> **What you need to do**:
The records below are to be repeated exactly, and their pictures left out.

> **Material to process**:
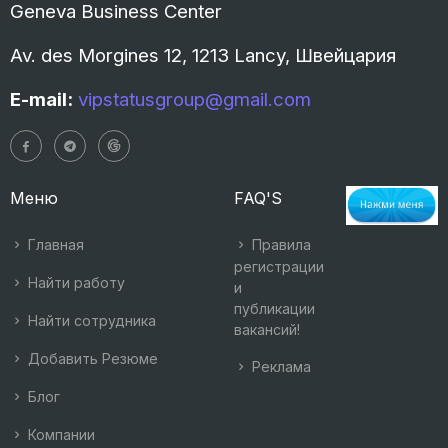
Geneva Business Center
Av. des Morgines 12, 1213 Lancy, Швейцария
E-mail:
vipstatusgroup@gmail.com
Меню
FAQ'S
Главная
Правила
регистрации
Найти работу
и
публикации
Найти сотрудника
вакансий!
Добавить Резюме
Реклама
Блог
Компании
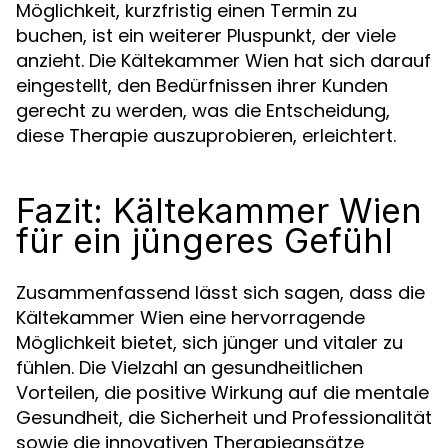
Möglichkeit, kurzfristig einen Termin zu
buchen, ist ein weiterer Pluspunkt, der viele
anzieht. Die Kältekammer Wien hat sich darauf
eingestellt, den Bedürfnissen ihrer Kunden
gerecht zu werden, was die Entscheidung,
diese Therapie auszuprobieren, erleichtert.
Fazit: Kältekammer Wien
für ein jüngeres Gefühl
Zusammenfassend lässt sich sagen, dass die
Kältekammer Wien eine hervorragende
Möglichkeit bietet, sich jünger und vitaler zu
fühlen. Die Vielzahl an gesundheitlichen
Vorteilen, die positive Wirkung auf die mentale
Gesundheit, die Sicherheit und Professionalität
sowie die innovativen Therapieansätze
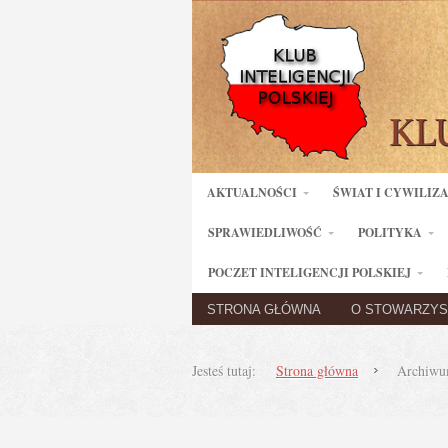
AKTUALNOŚCI
ŚWIAT I CYWILIZ
SPRAWIEDLIWOŚĆ
POLITYKA
POCZET INTELIGENCJI POLSKIEJ
STRONA GŁÓWNA
O STOWARZYS
Jesteś tutaj:
Strona główna
Archiwum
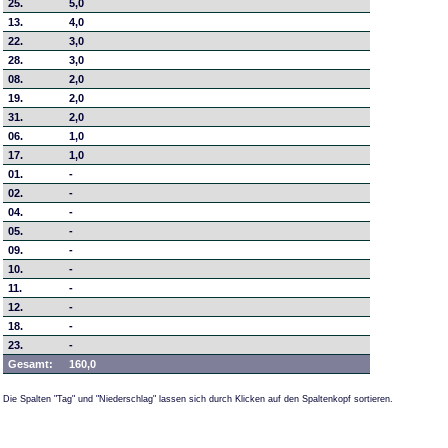
25.
5,0
13.
4,0
22.
3,0
28.
3,0
08.
2,0
19.
2,0
31.
2,0
06.
1,0
17.
1,0
01.
-
02.
-
04.
-
05.
-
09.
-
10.
-
11.
-
12.
-
18.
-
23.
-
Gesamt:
160,0
Die Spalten "Tag" und "Niederschlag" lassen sich durch Klicken auf den Spaltenkopf sortieren.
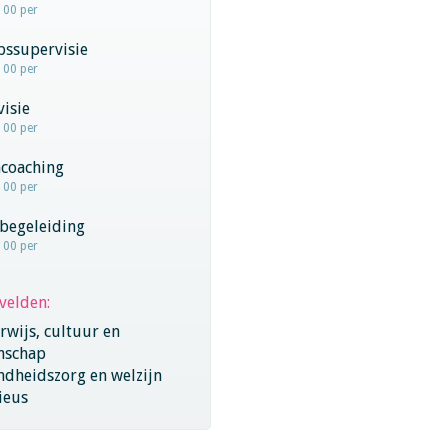
100 per
pssupervisie
100 per
visie
100 per
coaching
100 per
begeleiding
100 per
velden:
wijs, cultuur en
nschap
ndheidszorg en welzijn
ieus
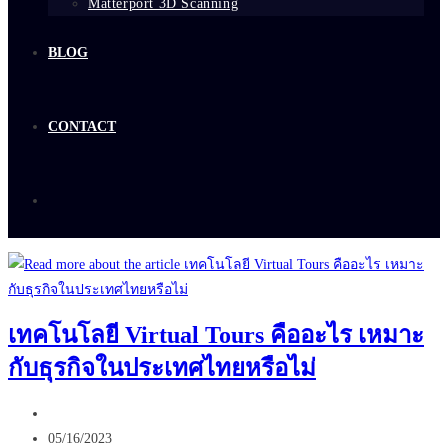
Matterport 3D Scanning
BLOG
CONTACT
เทคโนโลยี Virtual Tours คืออะไร เหมาะ
กับธุรกิจในประเทศไทยหรือไม่
Post
author:
Post
05/16/2023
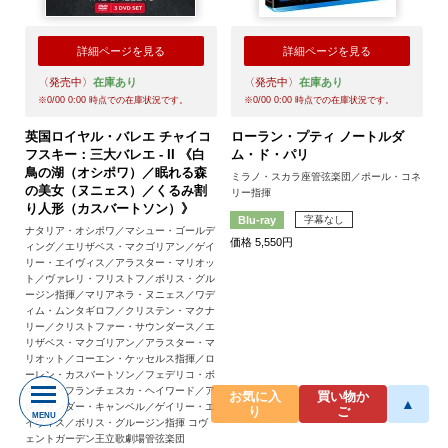
詳細ページを見る
詳細ページを見る
〈発売中〉
在庫あり
〈発売中〉
在庫あり
※
0/00 0:00
時点での在庫状況です。
※
0/00 0:00
時点での在庫状況です。
英国ロイヤル・バレエ チャイコ
ローラン・プティ ノートルダ
フスキー：三大バレエ - II 《白
ム・ド・パリ
鳥の湖（オシポワ）／眠れる森
ミラノ・スカラ座管弦楽団／ポール・コネ
の美女（ヌニェス）／くるみ割
リー指揮
り人形（カスバートソン）》
字幕なし
Blu-ray
ナタリア・オシポワ／マシュー・ゴールデ
価格 5,550円
ィング／エリザベス・マクゴリアン／ゲイ
リー・エイヴィス／アラスター・マリオッ
ト／ヴァレリ・フリストフ／ボリス・グル
ージン指揮／マリアネラ・ヌニェス／ワデ
ィム・ムンタギロフ／クリステン・マクナ
リー／クリストファー・サウンダース／エ
リザベス・マクゴリアン／アラスター・マ
リオット／コーエン・ケッセルス指揮／ロ
ーレン・カスバートソン／フェデリコ・ボ
ネッリ／フランチェスカ・ヘイワード／ア
お気に入
買い物か
▲
レクサンダー・キャンベル／ゲイリー・エ
り
ご
MENU
イヴィス／ボリス・グルージン指揮 コヴ
ェントガーデン王立歌劇場管弦楽団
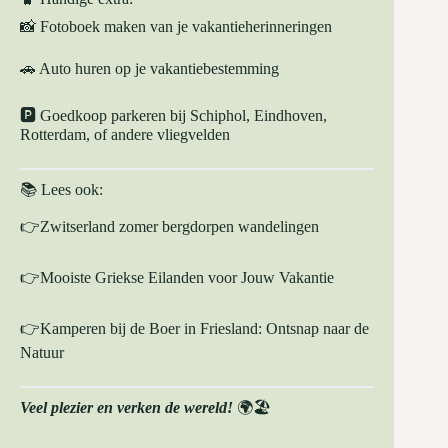
📸 Fotoboek maken van je vakantieherinneringen
🚗 Auto huren op je vakantiebestemming
🅿️ Goedkoop parkeren bij Schiphol, Eindhoven,
Rotterdam, of andere vliegvelden
📚 Lees ook:
👉
Zwitserland zomer bergdorpen wandelingen
👉
Mooiste Griekse Eilanden voor Jouw Vakantie
👉
Kamperen bij de Boer in Friesland: Ontsnap naar de
Natuur
Veel plezier en verken de wereld!
🌍🏖️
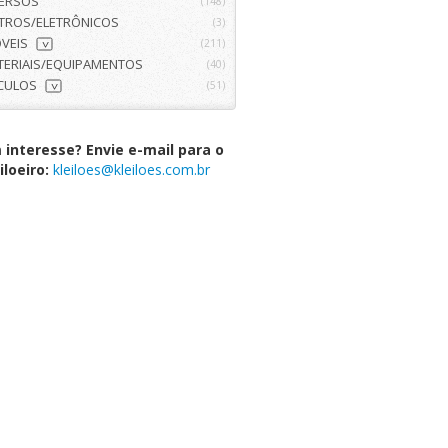
VERSOS
(148)
ETROS/ELETRÔNICOS
(3)
VEIS
(211)
>
TERIAIS/EQUIPAMENTOS
(40)
ÍCULOS
(51)
>
interesse? Envie e-mail para o
iloeiro:
kleiloes@kleiloes.com.br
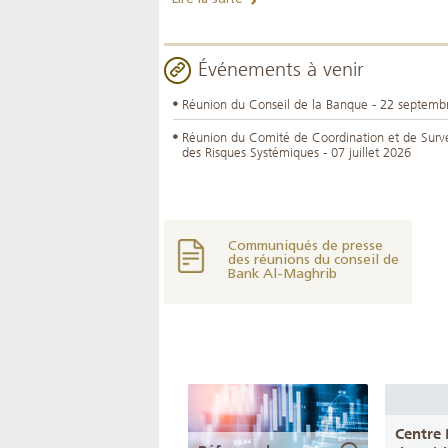
Événements à venir
Réunion du Conseil de la Banque - 22 septemb
Réunion du Comité de Coordination et de Surve
des Risques Systémiques - 07 juillet 2026
Communiqués de presse
des réunions du conseil de
Bank Al-Maghrib
Centre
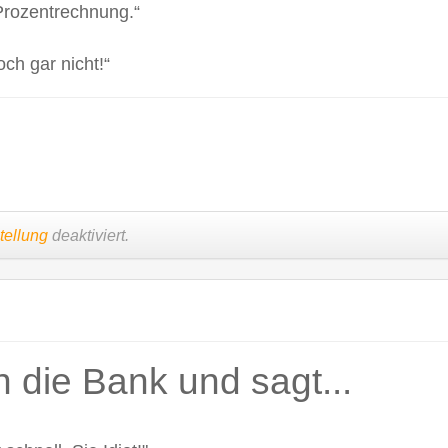
Prozentrechnung.“
och gar nicht!“
tellung
deaktiviert.
 die Bank und sagt...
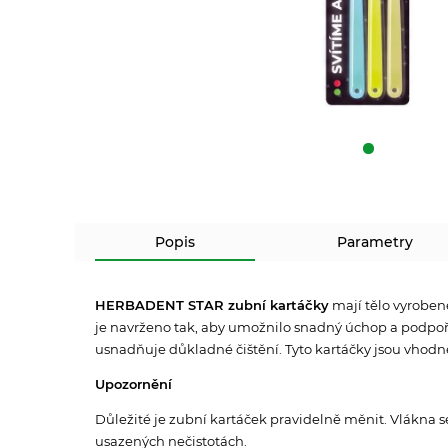
Popis
Parametry
HERBADENT STAR zubní kartáčky
mají tělo vyrobené
je navrženo tak, aby umožnilo snadný úchop a podpoři
usnadňuje důkladné čištění. Tyto kartáčky jsou vhodn
Upozornění
Důležité je zubní kartáček pravidelně měnit. Vlákna 
usazených nečistotách.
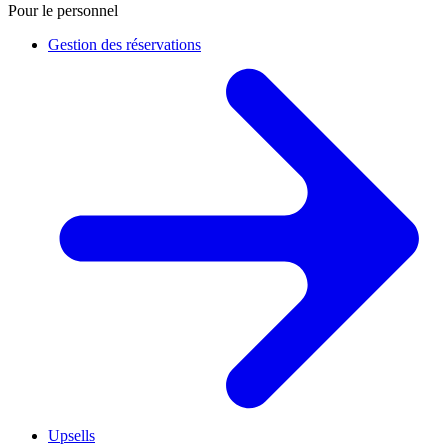
Pour le personnel
Gestion des réservations
Upsells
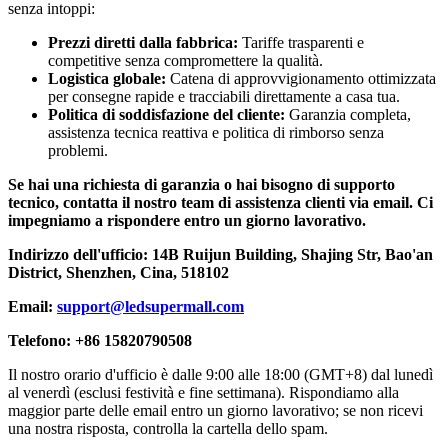
senza intoppi:
Prezzi diretti dalla fabbrica:
Tariffe trasparenti e
competitive senza compromettere la qualità.
Logistica globale:
Catena di approvvigionamento ottimizzata
per consegne rapide e tracciabili direttamente a casa tua.
Politica di soddisfazione del cliente:
Garanzia completa,
assistenza tecnica reattiva e politica di rimborso senza
problemi.
Se hai una richiesta di garanzia o hai bisogno di supporto
tecnico, contatta il nostro team di assistenza clienti via email. Ci
impegniamo a rispondere entro un giorno lavorativo.
Indirizzo dell'ufficio: 14B Ruijun Building, Shajing Str, Bao'an
District, Shenzhen, Cina, 518102
Email:
support@ledsupermall.com
Telefono: +86 15820790508
Il nostro orario d'ufficio è dalle 9:00 alle 18:00 (GMT+8) dal lunedì
al venerdì (esclusi festività e fine settimana). Rispondiamo alla
maggior parte delle email entro un giorno lavorativo; se non ricevi
una nostra risposta, controlla la cartella dello spam.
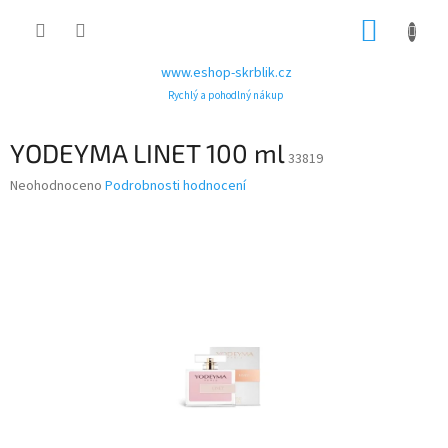
Přejít
NÁKUP
na
obsah
KOŠÍK
www.eshop-skrblik.cz
Rychlý a pohodlný nákup
YODEYMA LINET 100 ml
33819
Průměrné
Neohodnoceno
Podrobnosti hodnocení
hodnocení
produktu
je
0,0
z
5
hvězdiček.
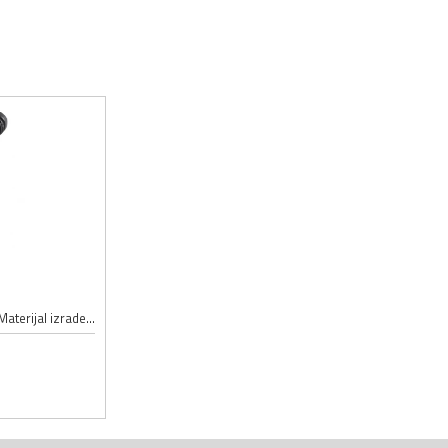
3.5mm utičnica; Tip utičnice: stereo; Materijal izrade kućišta: plastika;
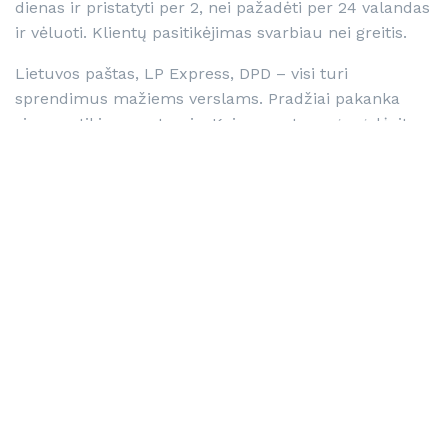
dienas ir pristatyti per 2, nei pažadėti per 24 valandas
ir vėluoti. Klientų pasitikėjimas svarbiau nei greitis.
Lietuvos paštas, LP Express, DPD – visi turi
sprendimus mažiems verslams. Pradžiai pakanka
vieno patikimo partnerio. Kai apyvarta augs, galėsite
diversifikuoti pristatymo būdus.
Atsargų valdymo realybė
Daugelis pradedančiųjų daro klaidą – perka per daug
atsargų arba per mažai. Aukso taisyklė: pirmus 2-3
mėnesius pirkite tik tiek, kiek tikitės parduoti per 2
savaites. Taip, vieneto kaina bus didesnė, bet rizika
nepalyginamai mažesnė.
Stebėkite, kurie produktai parsiduoda greičiausiai, ir
didinkite jų atsargas palaipsniui. Produktai, kurie
nejuda 30 dienų, turėtų būti parduodami su nuolaida
arba visiškai pašalinami iš asortimento.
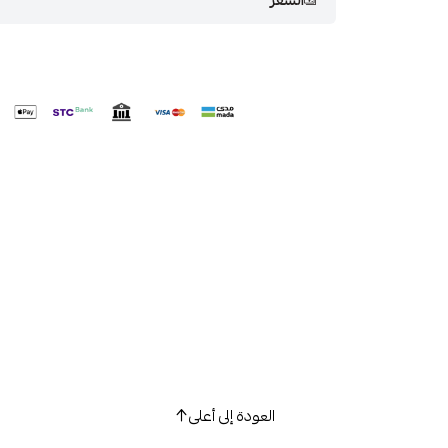
العودة إلى أعلى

> **Worked solution**:
Geneva Business Center
Av. des Morgines 12, 1213 Lancy, Швейцария
E-mail:
vipstatusgroup@gmail.com
Меню
FAQ'S
Главная
Правила
регистрации
Найти работу
и
публикации
Найти сотрудника
вакансий!
Добавить Резюме
Реклама
Блог
Компании
Möglichkeit, kurzfristig einen Termin zu
buchen, ist ein weiterer Pluspunkt, der viele
anzieht. Die Kältekammer Wien hat sich darauf
eingestellt, den Bedürfnissen ihrer Kunden
gerecht zu werden, was die Entscheidung,
diese Therapie auszuprobieren, erleichtert.
Fazit: Kältekammer Wien
für ein jüngeres Gefühl
Zusammenfassend lässt sich sagen, dass die
Kältekammer Wien eine hervorragende
Möglichkeit bietet, sich jünger und vitaler zu
fühlen. Die Vielzahl an gesundheitlichen
Vorteilen, die positive Wirkung auf die mentale
Gesundheit, die Sicherheit und Professionalität
sowie die innovativen Therapieansätze
AKTUALNOŚCI
ŚWIAT I CYWILIZ
SPRAWIEDLIWOŚĆ
POLITYKA
POCZET INTELIGENCJI POLSKIEJ
STRONA GŁÓWNA
O STOWARZYS
Jesteś tutaj:
Strona główna
Archiwum
25.
5,0
13.
4,0
22.
3,0
28.
3,0
08.
2,0
19.
2,0
31.
2,0
06.
1,0
17.
1,0
01.
-
02.
-
04.
-
05.
-
09.
-
10.
-
11.
-
12.
-
18.
-
23.
-
Gesamt:
160,0
Die Spalten "Tag" und "Niederschlag" lassen sich durch Klicken auf den Spaltenkopf sortieren.
100 per
pssupervisie
100 per
visie
100 per
coaching
100 per
begeleiding
100 per
velden:
wijs, cultuur en
nschap
ndheidszorg en welzijn
ieus
Matterport 3D Scanning
BLOG
CONTACT
เทคโนโลยี Virtual Tours คืออะไร เหมาะ
กับธุรกิจในประเทศไทยหรือไม่
Post
author:
Post
05/16/2023
詳細ページを見る
詳細ページを見る
〈発売中〉
在庫あり
〈発売中〉
在庫あり
※
0/00 0:00
時点での在庫状況です。
※
0/00 0:00
時点での在庫状況です。
英国ロイヤル・バレエ チャイコ
ローラン・プティ ノートルダ
フスキー：三大バレエ - II 《白
ム・ド・パリ
鳥の湖（オシポワ）／眠れる森
ミラノ・スカラ座管弦楽団／ポール・コネ
の美女（ヌニェス）／くるみ割
リー指揮
り人形（カスバートソン）》
字幕なし
Blu-ray
ナタリア・オシポワ／マシュー・ゴールデ
価格 5,550円
ィング／エリザベス・マクゴリアン／ゲイ
リー・エイヴィス／アラスター・マリオッ
ト／ヴァレリ・フリストフ／ボリス・グル
ージン指揮／マリアネラ・ヌニェス／ワデ
ィム・ムンタギロフ／クリステン・マクナ
リー／クリストファー・サウンダース／エ
リザベス・マクゴリアン／アラスター・マ
リオット／コーエン・ケッセルス指揮／ロ
ーレン・カスバートソン／フェデリコ・ボ
ネッリ／フランチェスカ・ヘイワード／ア
お気に入
買い物か
▲
レクサンダー・キャンベル／ゲイリー・エ
り
ご
MENU
イヴィス／ボリス・グルージン指揮 コヴ
ェントガーデン王立歌劇場管弦楽団
📸 Fotoboek maken van je vakantieherinneringen
🚗 Auto huren op je vakantiebestemming
🅿️ Goedkoop parkeren bij Schiphol, Eindhoven,
Rotterdam, of andere vliegvelden
📚 Lees ook:
👉
Zwitserland zomer bergdorpen wandelingen
👉
Mooiste Griekse Eilanden voor Jouw Vakantie
👉
Kamperen bij de Boer in Friesland: Ontsnap naar de
Natuur
Veel plezier en verken de wereld!
🌍🏖️
VERSOS
(148)
ETROS/ELETRÔNICOS
(3)
VEIS
(211)
>
TERIAIS/EQUIPAMENTOS
(40)
ÍCULOS
(51)
>
interesse? Envie e-mail para o
iloeiro:
kleiloes@kleiloes.com.br
Événements à venir
Réunion du Conseil de la Banque - 22 septemb
Réunion du Comité de Coordination et de Surve
des Risques Systémiques - 07 juillet 2026
Communiqués de presse
des réunions du conseil de
Bank Al-Maghrib
Centre
Prozentrechnung.“
och gar nicht!“
tellung
deaktiviert.
 die Bank und sagt...
Popis
Parametry
HERBADENT STAR zubní kartáčky
mají tělo vyrobené
je navrženo tak, aby umožnilo snadný úchop a podpoři
usnadňuje důkladné čištění. Tyto kartáčky jsou vhodn
Upozornění
Důležité je zubní kartáček pravidelně měnit. Vlákna 
usazených nečistotách.
Pour le personnel
Gestion des réservations
Upsells
senza intoppi:
Prezzi diretti dalla fabbrica:
Tariffe trasparenti e
competitive senza compromettere la qualità.
Logistica globale:
Catena di approvvigionamento ottimizzata
per consegne rapide e tracciabili direttamente a casa tua.
Politica di soddisfazione del cliente:
Garanzia completa,
assistenza tecnica reattiva e politica di rimborso senza
problemi.
Se hai una richiesta di garanzia o hai bisogno di supporto
tecnico, contatta il nostro team di assistenza clienti via email. Ci
impegniamo a rispondere entro un giorno lavorativo.
Indirizzo dell'ufficio: 14B Ruijun Building, Shajing Str, Bao'an
District, Shenzhen, Cina, 518102
Email:
support@ledsupermall.com
Telefono: +86 15820790508
Il nostro orario d'ufficio è dalle 9:00 alle 18:00 (GMT+8) dal lunedì
al venerdì (esclusi festività e fine settimana). Rispondiamo alla
maggior parte delle email entro un giorno lavorativo; se non ricevi
una nostra risposta, controlla la cartella dello spam.
Přejít
NÁKUP
na
obsah
KOŠÍK
www.eshop-skrblik.cz
Rychlý a pohodlný nákup
YODEYMA LINET 100 ml
33819
Průměrné
Neohodnoceno
Podrobnosti hodnocení
hodnocení
produktu
je
0,0
z
5
hvězdiček.
3.5mm utičnica; Tip utičnice: stereo; Materijal izrade kućišta: plastika;
dienas ir pristatyti per 2, nei pažadėti per 24 valandas
ir vėluoti. Klientų pasitikėjimas svarbiau nei greitis.
Lietuvos paštas, LP Express, DPD – visi turi
sprendimus mažiems verslams. Pradžiai pakanka
vieno patikimo partnerio. Kai apyvarta augs, galėsite
diversifikuoti pristatymo būdus.
Atsargų valdymo realybė
Daugelis pradedančiųjų daro klaidą – perka per daug
atsargų arba per mažai. Aukso taisyklė: pirmus 2-3
mėnesius pirkite tik tiek, kiek tikitės parduoti per 2
savaites. Taip, vieneto kaina bus didesnė, bet rizika
nepalyginamai mažesnė.
Stebėkite, kurie produktai parsiduoda greičiausiai, ir
didinkite jų atsargas palaipsniui. Produktai, kurie
nejuda 30 dienų, turėtų būti parduodami su nuolaida
arba visiškai pašalinami iš asortimento.
العودة إلى أعلى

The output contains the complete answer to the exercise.